Each entry is to be retyped exactly as it appears, and each image is to be dropped.

BEGIN EXTRACTED ENTRIES

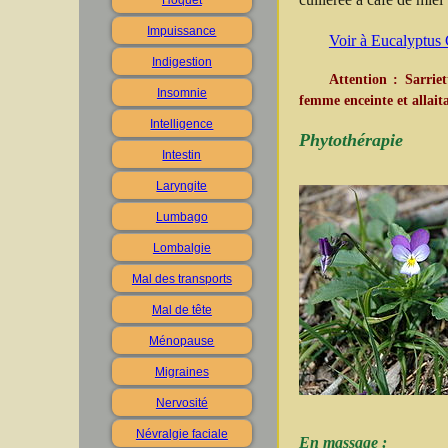
Impuissance
Voir à Eucalyptus 
Indigestion
Attention : Sarrie
Insomnie
femme enceinte et allaita
Intelligence
Phytothérapie
Intestin
Laryngite
Lumbago
Lombalgie
Mal des transports
Mal de tête
Ménopause
Migraines
Nervosité
Névralgie faciale
En massage :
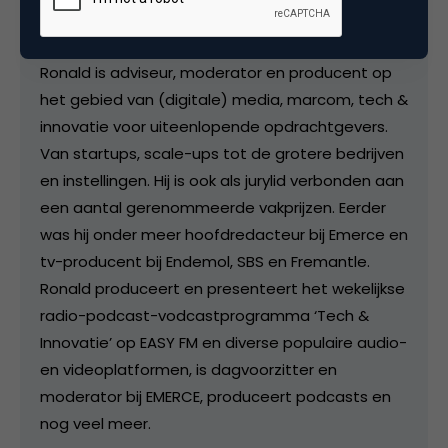
tech & innovation | Owner of RTV
MEDIA. bij
RTV MEDIA.
Ronald is adviseur, moderator en producent op
het gebied van (digitale) media, marcom, tech &
innovatie voor uiteenlopende opdrachtgevers.
Van startups, scale-ups tot de grotere bedrijven
en instellingen. Hij is ook als jurylid verbonden aan
een aantal gerenommeerde vakprijzen. Eerder
was hij onder meer hoofdredacteur bij Emerce en
tv-producent bij Endemol, SBS en Fremantle.
Ronald produceert en presenteert het wekelijkse
radio-podcast-vodcastprogramma ‘Tech &
Innovatie’ op EASY FM en diverse populaire audio-
en videoplatformen, is dagvoorzitter en
moderator bij EMERCE, produceert podcasts en
nog veel meer.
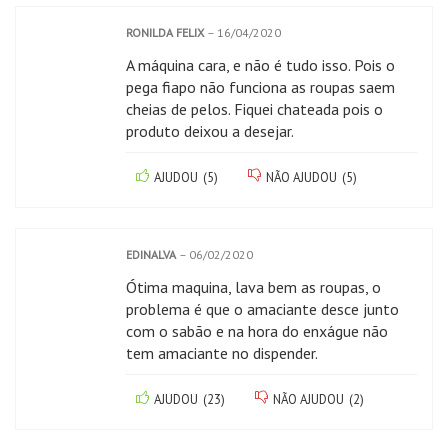
RONILDA FELIX
–
16/04/2020
A máquina cara, e não é tudo isso. Pois o
pega fiapo não funciona as roupas saem
cheias de pelos. Fiquei chateada pois o
produto deixou a desejar.
AJUDOU
(
5
)
NÃO AJUDOU
(
5
)
EDINALVA
–
06/02/2020
Ótima maquina, lava bem as roupas, o
problema é que o amaciante desce junto
com o sabão e na hora do enxágue não
tem amaciante no dispender.
AJUDOU
(
23
)
NÃO AJUDOU
(
2
)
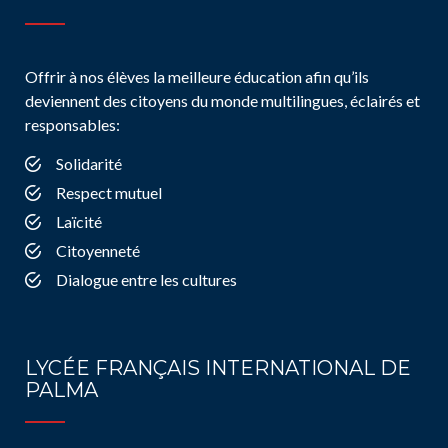
Offrir à nos élèves la meilleure éducation afin qu’ils
deviennent des citoyens du monde multilingues, éclairés et
responsables:
Solidarité
Respect mutuel
Laïcité
Citoyenneté
Dialogue entre les cultures
LYCÉE FRANÇAIS INTERNATIONAL DE
PALMA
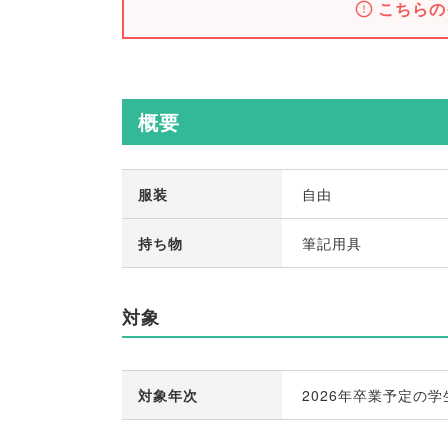
こちらの
概要
服装
自由
持ち物
筆記用具
対象
対象年次
2026年卒業予定の学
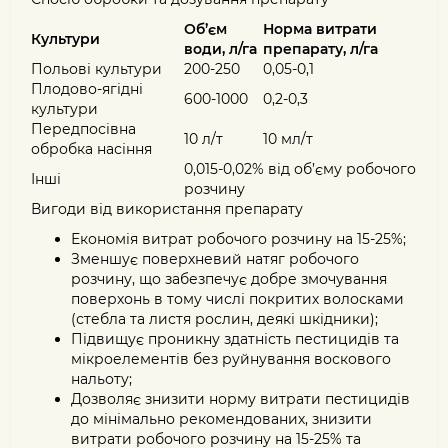
Об’єм
Норма витрати
Культури
води, л/га
препарату, л/га
Польові культури
200-250
0,05-0,1
Плодово-ягідні
600-1000
0,2-0,3
культури
Передпосівна
10 л/т
10 мл/т
обробка насіння
0,015-0,02% від об’єму робочого
Інші
розчину
Вигоди від використання препарату
Економія витрат робочого розчину на 15-25%;
Зменшує поверхневий натяг робочого
розчину, що забезпечує добре змочування
поверхонь в тому числі покритих волосками
(стебла та листя рослин, деякі шкідники);
Підвищує проникну здатність пестицидів та
мікроелементів без руйнування воскового
нальоту;
Дозволяє знизити норму витрати пестицидів
до мінімально рекомендованих, знизити
витрати робочого розчину на 15-25% та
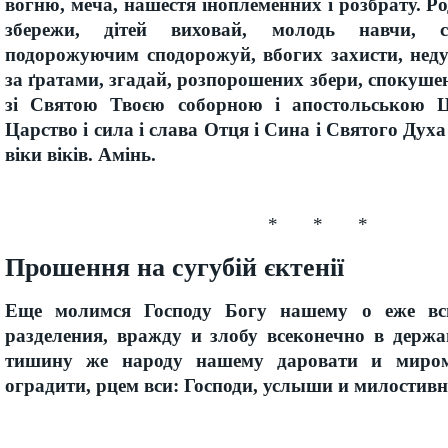
вогню, меча, нашестя іноплеменних і розбрату. Ро
збережи, дітей виховай, молодь навчи, ст
подорожуючим сподорожуй, вбогих захисти, неду
за ґратами, згадай, розпорошених збери, спокушен
зі Святою Твоєю соборною і апостольською 
Царство і сила і слава Отця і Сина і Святого Духа 
віки віків. Амінь.
* * *
Прошення на сугубій єктенії
Еще молимся Господу Богу нашему о еже вси
разделения, вражду и злобу всеконечно в держа
тишину же народу нашему даровати и миро
оградити, рцем вси: Господи, услыши и милостив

END EXTRACTED ENTRIES

*ANSWER TO THIS TASK*:
Impuissance
Voir à Eucalyptus 
Indigestion
Attention : Sarrie
Insomnie
femme enceinte et allaita
Intelligence
Phytothérapie
Intestin
Laryngite
Lumbago
Lombalgie
Mal des transports
Mal de tête
Ménopause
Migraines
Nervosité
Névralgie faciale
En massage :
tech & innovation | Owner of RTV
MEDIA. bij
RTV MEDIA.
Ronald is adviseur, moderator en producent op
het gebied van (digitale) media, marcom, tech &
innovatie voor uiteenlopende opdrachtgevers.
Van startups, scale-ups tot de grotere bedrijven
en instellingen. Hij is ook als jurylid verbonden aan
een aantal gerenommeerde vakprijzen. Eerder
was hij onder meer hoofdredacteur bij Emerce en
tv-producent bij Endemol, SBS en Fremantle.
Ronald produceert en presenteert het wekelijkse
radio-podcast-vodcastprogramma ‘Tech &
Innovatie’ op EASY FM en diverse populaire audio-
en videoplatformen, is dagvoorzitter en
moderator bij EMERCE, produceert podcasts en
nog veel meer.
RONILDA FELIX
–
16/04/2020
A máquina cara, e não é tudo isso. Pois o
pega fiapo não funciona as roupas saem
cheias de pelos. Fiquei chateada pois o
produto deixou a desejar.
AJUDOU
(
5
)
NÃO AJUDOU
(
5
)
EDINALVA
–
06/02/2020
Ótima maquina, lava bem as roupas, o
problema é que o amaciante desce junto
com o sabão e na hora do enxágue não
tem amaciante no dispender.
AJUDOU
(
23
)
NÃO AJUDOU
(
2
)
Offrir à nos élèves la meilleure éducation afin qu’ils
deviennent des citoyens du monde multilingues, éclairés et
responsables:
Solidarité
Respect mutuel
Laïcité
Citoyenneté
Dialogue entre les cultures
LYCÉE FRANÇAIS INTERNATIONAL DE
PALMA
こちらの
概要
服装
自由
持ち物
筆記用具
対象
対象年次
2026年卒業予定の学
Об’єм
Норма витрати
Культури
води, л/га
препарату, л/га
Польові культури
200-250
0,05-0,1
Плодово-ягідні
600-1000
0,2-0,3
культури
Передпосівна
10 л/т
10 мл/т
обробка насіння
0,015-0,02% від об’єму робочого
Інші
розчину
Вигоди від використання препарату
Економія витрат робочого розчину на 15-25%;
Зменшує поверхневий натяг робочого
розчину, що забезпечує добре змочування
поверхонь в тому числі покритих волосками
(стебла та листя рослин, деякі шкідники);
Підвищує проникну здатність пестицидів та
мікроелементів без руйнування воскового
нальоту;
Дозволяє знизити норму витрати пестицидів
до мінімально рекомендованих, знизити
витрати робочого розчину на 15-25% та
вогню, меча, нашестя іноплеменних і розбрату. Ро
збережи, дітей виховай, молодь навчи, ст
подорожуючим сподорожуй, вбогих захисти, неду
за ґратами, згадай, розпорошених збери, спокушен
зі Святою Твоєю соборною і апостольською 
Царство і сила і слава Отця і Сина і Святого Духа 
віки віків. Амінь.
* * *
Прошення на сугубій єктенії
Еще молимся Господу Богу нашему о еже вси
разделения, вражду и злобу всеконечно в держа
тишину же народу нашему даровати и миро
оградити, рцем вси: Господи, услыши и милостив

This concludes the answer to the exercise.